Antigone is a strong contender in the Plays That Keep You Awake at Night competition. The background of the story reads, no surprise, like a Greek tragedy: Antigone is the orphaned daughter of Jocasta and Oedipus (the mother and father/brother team from Oedipus Rex) who has now lost both her brothers as well — they killed each other fighting over who got to rule Thebes. Uncle Creon, the new king, decreed that the “traitor” brother is to go unburied. The conflict is that Antigone plans to ignore Creon’s decree and bury her brother anyway, while Creon says if she does, he’ll have her killed.
While the conflict seems simple enough, it involves two competing arenas, political and religious. Politically, Antigone represents the aristos, the old ruling families, who aren’t as loyal to law as they are to their own families, and Creon represents the demos, or the voting masses, whose primary focus is the interest of the state and the rule of law. In the religious arena, Antigone wants to honor the gods’ laws by burying her brother, while Creon ignores the gods’ laws in favor of his own decrees. So who’s right? What is the balance of power between individuals and the state? The laws of man and the laws of gods? Governing with firmness and listening with reason?

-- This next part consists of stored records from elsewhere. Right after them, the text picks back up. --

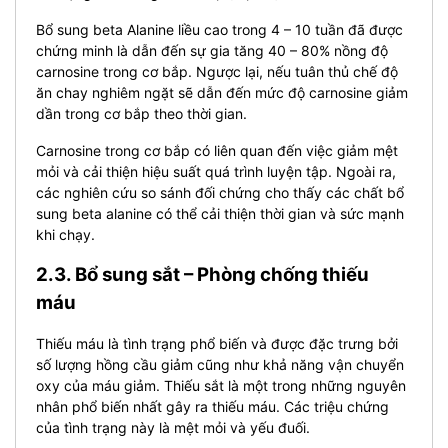
Bổ sung beta Alanine liều cao trong 4 – 10 tuần đã được
chứng minh là dẫn đến sự gia tăng 40 – 80% nồng độ
carnosine trong cơ bắp. Ngược lại, nếu tuân thủ chế độ
ăn chay nghiêm ngặt sẽ dẫn đến mức độ carnosine giảm
dần trong cơ bắp theo thời gian.
Carnosine trong cơ bắp có liên quan đến việc giảm mệt
mỏi và cải thiện hiệu suất quá trình luyện tập. Ngoài ra,
các nghiên cứu so sánh đối chứng cho thấy các chất bổ
sung beta alanine có thể cải thiện thời gian và sức mạnh
khi chạy.
2.3. Bổ sung sắt – Phòng chống thiếu
máu
Thiếu máu là tình trạng phổ biến và được đặc trưng bởi
số lượng hồng cầu giảm cũng như khả năng vận chuyển
oxy của máu giảm. Thiếu sắt là một trong những nguyên
nhân phổ biến nhất gây ra thiếu máu. Các triệu chứng
của tình trạng này là mệt mỏi và yếu đuối.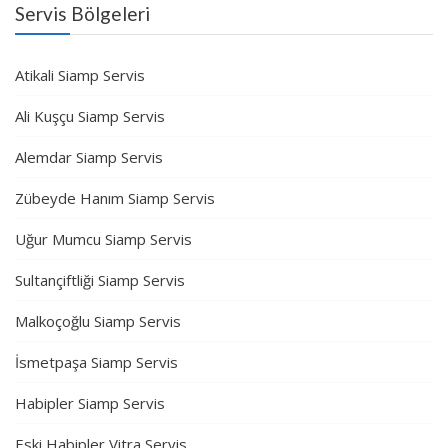
Servis Bölgeleri
Atikali Siamp Servis
Ali Kuşçu Siamp Servis
Alemdar Siamp Servis
Zübeyde Hanım Siamp Servis
Uğur Mumcu Siamp Servis
Sultançiftliği Siamp Servis
Malkoçoğlu Siamp Servis
İsmetpaşa Siamp Servis
Habipler Siamp Servis
Eski Habipler Vitra Servis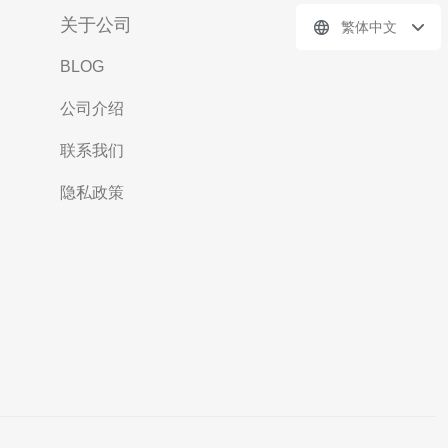
关于公司
繁体中文
BLOG
公司介绍
联系我们
隐私政策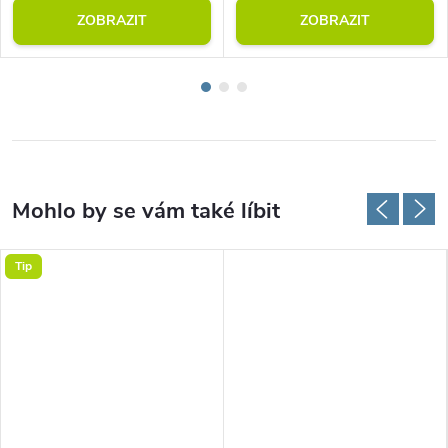
ZOBRAZIT
ZOBRAZIT
Tip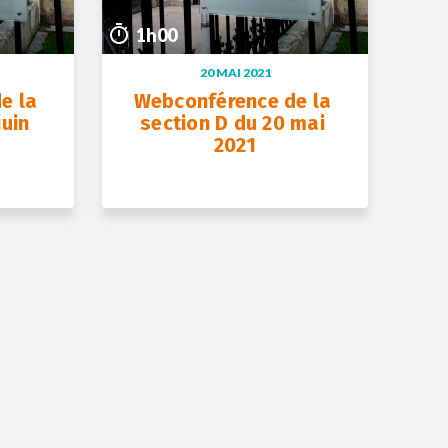
1h00
20 MAI 2021
 la 
Webconférence de la 
uin 
section D du 20 mai 
2021
+ D’INFOS
20 mai 2021
1h00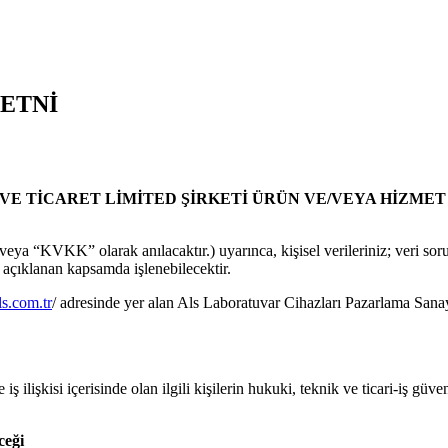
ETNİ
E TİCARET LİMİTED ŞİRKETİ ÜRÜN VE/VEYA HİZMET 
ya “KVKK” olarak anılacaktır.) uyarınca, kişisel verileriniz; veri so
a açıklanan kapsamda işlenebilecektir.
ls.com.tr
/ adresinde yer alan Als Laboratuvar Cihazları Pazarlama Sanay
e iş ilişkisi içerisinde olan ilgili kişilerin hukuki, teknik ve ticari-iş 
ceği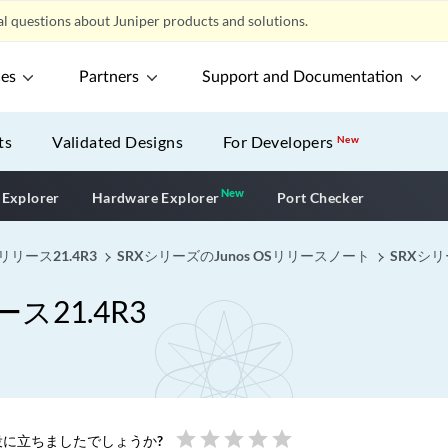
l questions about Juniper products and solutions.
ces
Partners
Support and Documentation
ts
Validated Designs
For Developers
New
New
New application
 Explorer
Hardware Explorer
Port Checker
リリース21.4R3
SRXシリーズのJunos OSリリースノート
SRXシリ
ス21.4R3
star
star
star
star
star
に立ちましたでしょうか?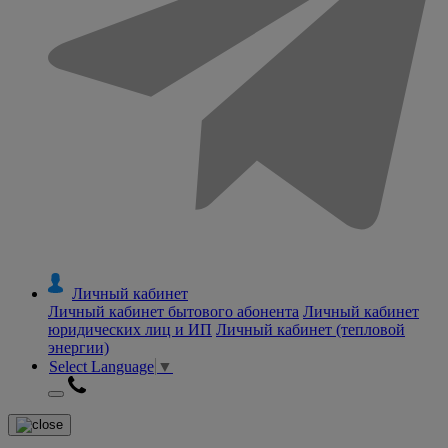
Личный кабинет
Личный кабинет бытового абонента
Личный кабинет
юридических лиц и ИП
Личный кабинет (тепловой
энергии)
Select Language
▼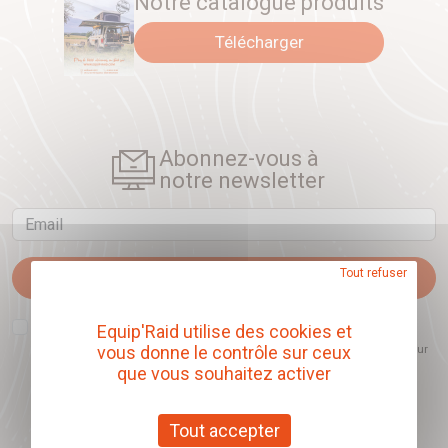
Notre catalogue produits
Télécharger
Abonnez-vous à
notre newsletter
Email
Tout refuser
Je m'abonne
J'accepte que l'ouverture des newsletters soit mesurée, afin de mieux
Equip'Raid utilise des cookies et
comprendre les sujets qui m'intéressent et d'améliorer les contenus
vous donne le contrôle sur ceux
proposés. Ce choix est modifiable à tout moment et reste sans incidence sur
mon inscription.
que vous souhaitez activer
Tout accepter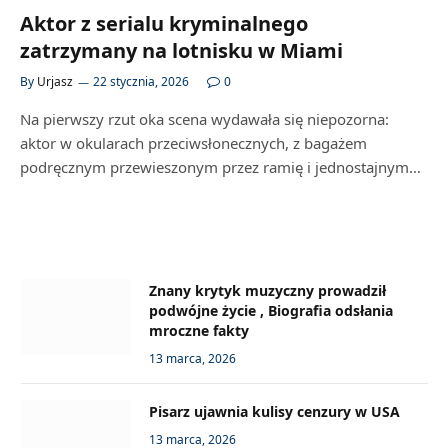
Aktor z serialu kryminalnego
zatrzymany na lotnisku w Miami
By
Urjasz
22 stycznia, 2026
0
Na pierwszy rzut oka scena wydawała się niepozorna:
aktor w okularach przeciwsłonecznych, z bagażem
podręcznym przewieszonym przez ramię i jednostajnym…
Znany krytyk muzyczny prowadził
podwójne życie , Biografia odsłania
mroczne fakty
13 marca, 2026
Pisarz ujawnia kulisy cenzury w USA
13 marca, 2026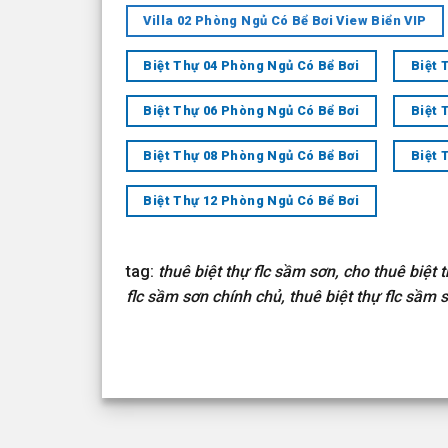
Villa 02 Phòng Ngủ Có Bể Bơi View Biển VIP
Biệt Thự 04 Phòng Ngủ Có Bể Bơi
Biệt 
Biệt Thự 06 Phòng Ngủ Có Bể Bơi
Biệt 
Biệt Thự 08 Phòng Ngủ Có Bể Bơi
Biệt 
Biệt Thự 12 Phòng Ngủ Có Bể Bơi
tag:
thuê biệt thự flc sầm sơn, cho thuê biệt t
flc sầm sơn chính chủ, thuê biệt thự flc sầm 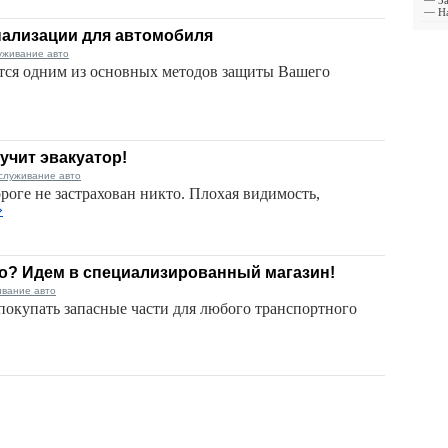
—
З
—
Н
нализации для автомобиля
уживание авто
тся одним из основных методов защиты Вашего
учит эвакуатор!
служивание авто
оге не застрахован никто. Плохая видимость,
»
о? Идем в специализированный магазин!
ивание авто
покупать запасные части для любого транспортного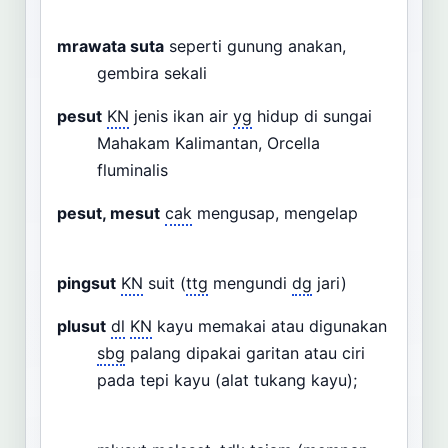
mrawata suta
seperti gunung anakan,
gembira sekali
pesut
KN
jenis ikan air
yg
hidup di sungai
Mahakam Kalimantan, Orcella
fluminalis
pesut, mesut
cak
mengusap, mengelap
pingsut
KN
suit (
ttg
mengundi
dg
jari)
plusut
dl
KN
kayu memakai atau digunakan
sbg
palang dipakai garitan atau ciri
pada tepi kayu (alat tukang kayu);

The good news is that Sophocles gives each character a leg to stand on, but only one. Antigone is right to honor the gods’ laws but wrong to disobey the king’s decree, and Creon is wrong to disregard the gods’ laws but right to expect the laws of the land to supplant individual wishes. I’m guessing Sophocles would argue that the play’s success comes from the tension between these ideas as played out by two flawed characters. On the one hand, Antigone is a strident vigilante who doesn’t care that she’s breaking the law. And on the other hand, Creon is an insecure blowhard who doesn’t care that he’s breaking custom and the will of the gods by leaving his nephew’s corpse to be eaten by birds. Neither character is easy to side with, but each has a point.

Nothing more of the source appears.